◆ **Data section**:
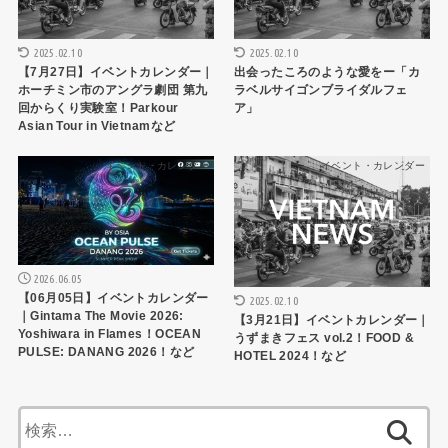
2025.02.10
2025.02.10
【7月27日】イベントカレンダー｜
出会ったころのような愛をー「カ
ホーチミン市のアングラ劇団 第九
ラベルサイゴンブライダルフェ
回からくり実験室！Parkour
ア」
Asian Tour in Vietnamなど
イベント・カレンダー
イベント・カレンダー
2026.06.05
【06月05日】イベントカレンダー
2025.02.10
｜Gintama The Movie 2026:
【3月21日】イベントカレンダー｜
Yoshiwara in Flames！OCEAN
うずまきフェス vol.2！FOOD &
PULSE: DANANG 2026！など
HOTEL 2024！など
検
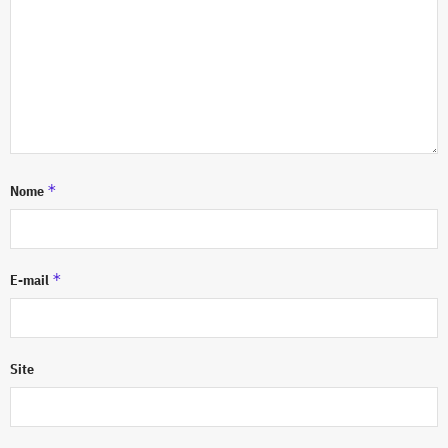
*
Nome
*
E-mail
Site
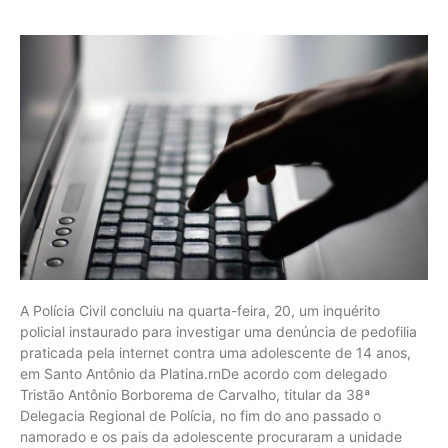
A Polícia Civil concluiu na quarta-feira, 20, um inquérito
policial instaurado para investigar uma denúncia de pedofilia
praticada pela internet contra uma adolescente de 14 anos,
em Santo Antônio da Platina.rnDe acordo com delegado
Tristão Antônio Borborema de Carvalho, titular da 38ª
Delegacia Regional de Polícia, no fim do ano passado o
namorado e os pais da adolescente procuraram a unidade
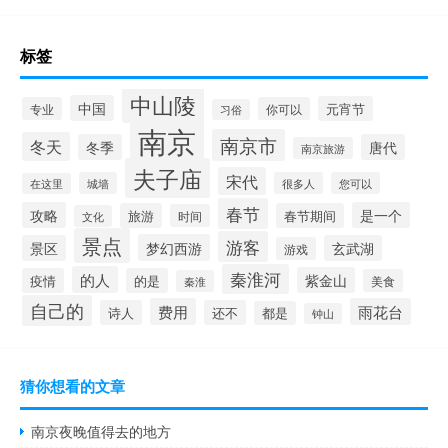
标签
中山陵
中国
元宵节
专业
你可以
习俗
南京
南京市
冬天
冬季
唐代
南京旅游
夫子庙
宋代
城墙
很多人
您可以
在这里
春节
攻略
是一个
旅游
春节期间
时间
文化
景点
游客
梦幻西游
景区
玄武湖
游戏
秦淮河
的人
紫金山
疫情
的是
美食
秦淮
自己的
费用
雨花台
诗人
还不
都是
钟山
猜你想看的文章
南京夜晚值得去的地方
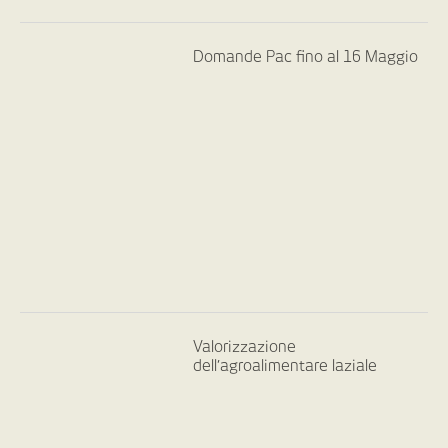
Domande Pac fino al 16 Maggio
Valorizzazione
dell’agroalimentare laziale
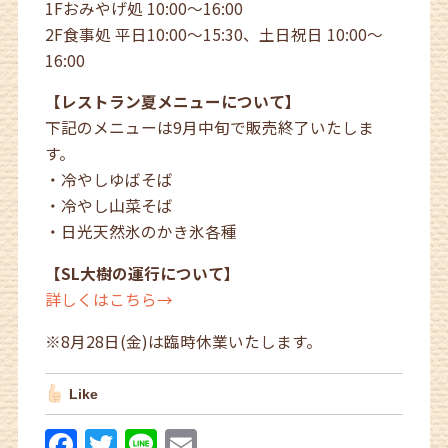
1Fおみやげ処 10:00～16:00
2F食事処 平日10:00～15:30、土日祝日 10:00～
16:00
【レストラン夏メニューについて】
下記のメニューは9月中旬で販売終了いたしま
す。
・冷やしゆばそば
・冷やし山菜そば
・日光天然氷のかき氷各種
【SL大樹の運行について】
詳しくはこちら→
※8月28日(金)は臨時休業いたします。
Like
F
T
Li
E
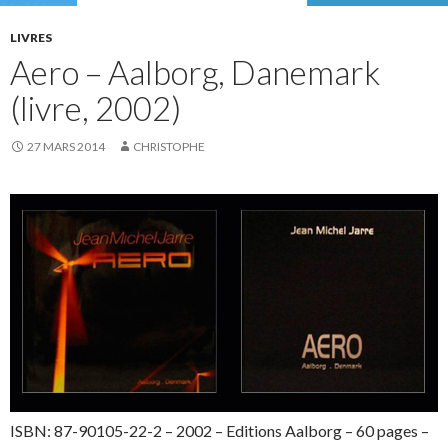
LIVRES
Aero – Aalborg, Danemark
(livre, 2002)
27 MARS 2014
CHRISTOPHE
ISBN: 87-90105-22-2 – 2002 – Editions Aalborg – 60 pages –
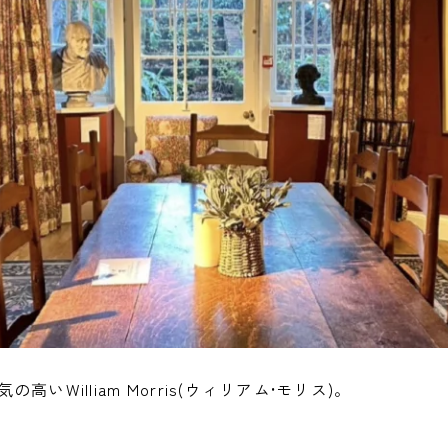
いWilliam Morris(ウィリアム•モリス)。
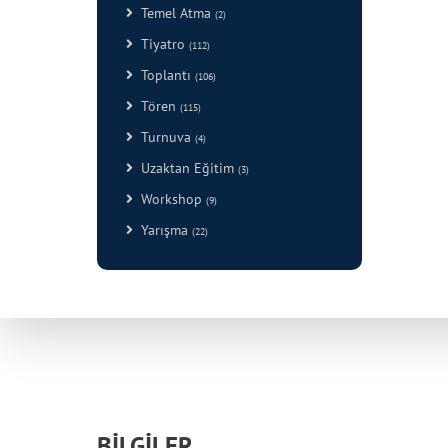
Temel Atma
(2)
Tiyatro
(112)
Toplantı
(106)
Tören
(115)
Turnuva
(4)
Uzaktan Eğitim
(3)
Workshop
(9)
Yarışma
(22)
BİLGİLER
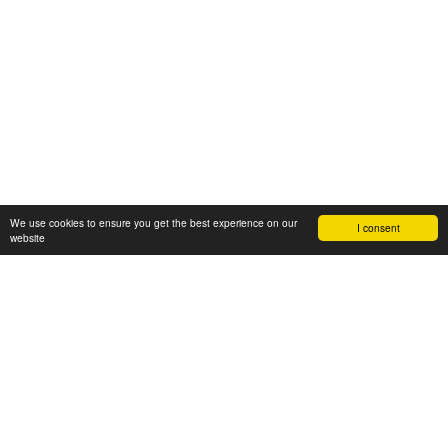
We use cookies to ensure you get the best experience on our
I consent
website
RELACIONADOS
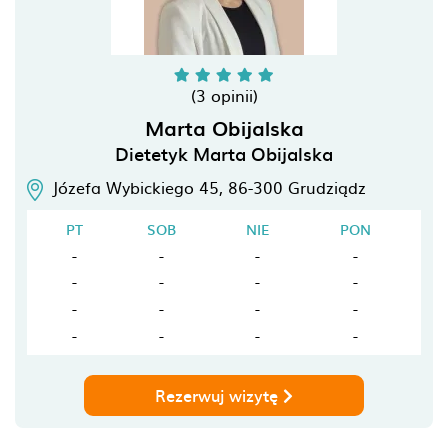
(3 opinii)
Marta Obijalska
Dietetyk Marta Obijalska
Józefa Wybickiego 45,
86-300
Grudziądz
PT
SOB
NIE
PON
-
-
-
-
-
-
-
-
-
-
-
-
-
-
-
-
Rezerwuj wizytę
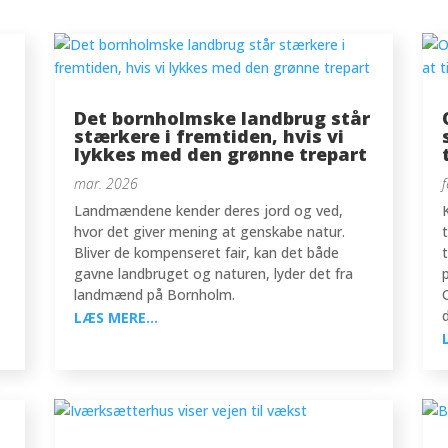
Det bornholmske landbrug står
stærkere i fremtiden, hvis vi
lykkes med den grønne trepart
mar. 2026
Landmændene kender deres jord og ved,
hvor det giver mening at genskabe natur.
Bliver de kompenseret fair, kan det både
gavne landbruget og naturen, lyder det fra
landmænd på Bornholm.
LÆS MERE...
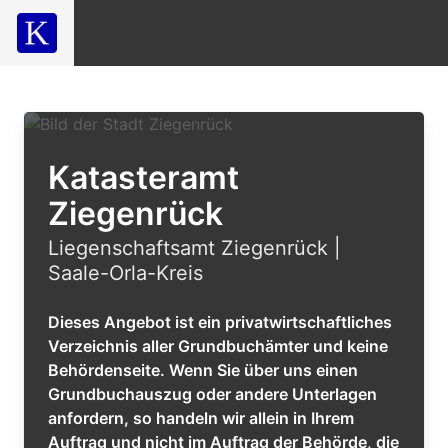
Katasteramt
Ziegenrück
Liegenschaftsamt Ziegenrück |
Saale-Orla-Kreis
Dieses Angebot ist ein privatwirtschaftliches
Verzeichnis aller Grundbuchämter und keine
Behördenseite. Wenn Sie über uns einen
Grundbuchauszug oder andere Unterlagen
anfordern, so handeln wir allein in Ihrem
Auftrag und nicht im Auftrag der Behörde, die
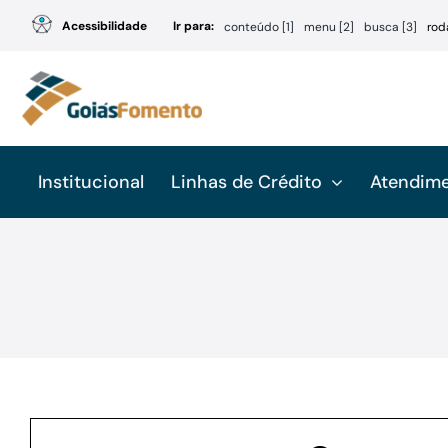
Ir
Acessibilidade
Ir para:
conteúdo [1]
menu [2]
busca [3]
rod
para
o
conteúdo
Institucional
Linhas de Crédito
Atendim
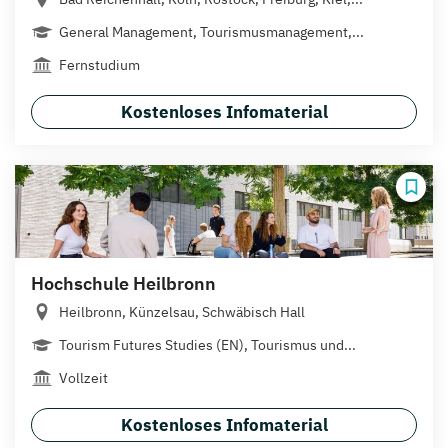
General Management, Tourismusmanagement,...
Fernstudium
Kostenloses Infomaterial
Hochschule Heilbronn
Heilbronn, Künzelsau, Schwäbisch Hall
Tourism Futures Studies (EN), Tourismus und...
Vollzeit
Kostenloses Infomaterial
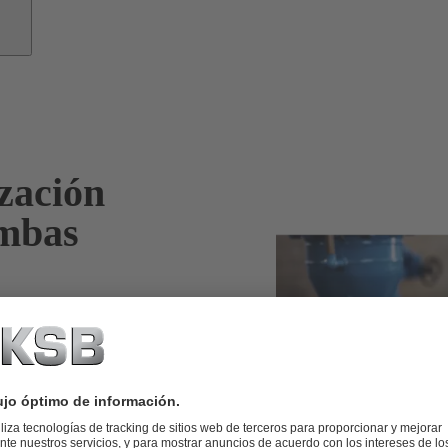
ización
ombas
en un 70 %
ón inteligente de
istas en
diante tecnología
e inmediato. Si es
 con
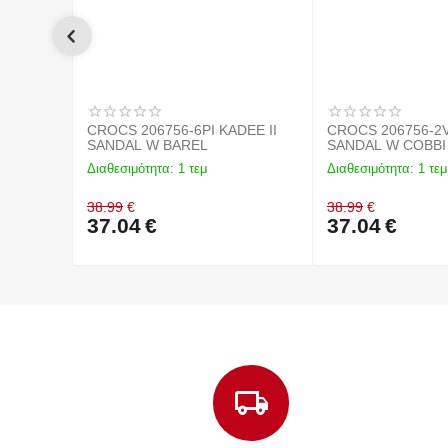
CROCS 206756-6PI KADEE II
CROCS 206756-2V
SANDAL W BAREL
SANDAL W COBBI
Διαθεσιμότητα:
1 τεμ
Διαθεσιμότητα:
1 τεμ
38.99
€
38.99
€
37.04
€
37.04
€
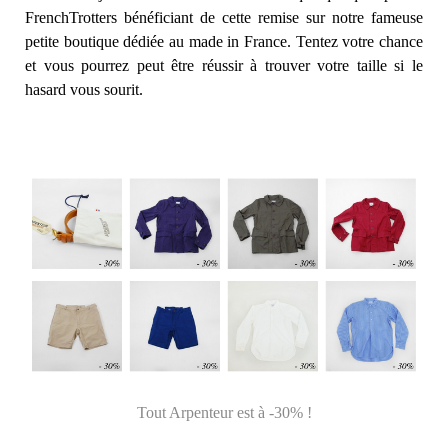
FrenchTrotters bénéficiant de cette remise sur notre fameuse
petite boutique dédiée au made in France. Tentez votre chance
et vous pourrez peut être réussir à trouver votre taille si le
hasard vous sourit.
Tout Arpenteur est à -30% !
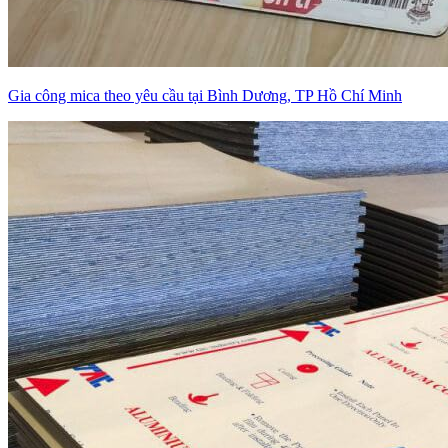
Gia công mica theo yêu cầu tại Bình Dương, TP Hồ Chí Minh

◆ **What the task requires**: Wherever the string "Heilbronn" appears in a line above, copy that line.

◆ **Answer to the exercise**:
Hochschule Heilbronn
Heilbronn, Künzelsau, Schwäbisch Hall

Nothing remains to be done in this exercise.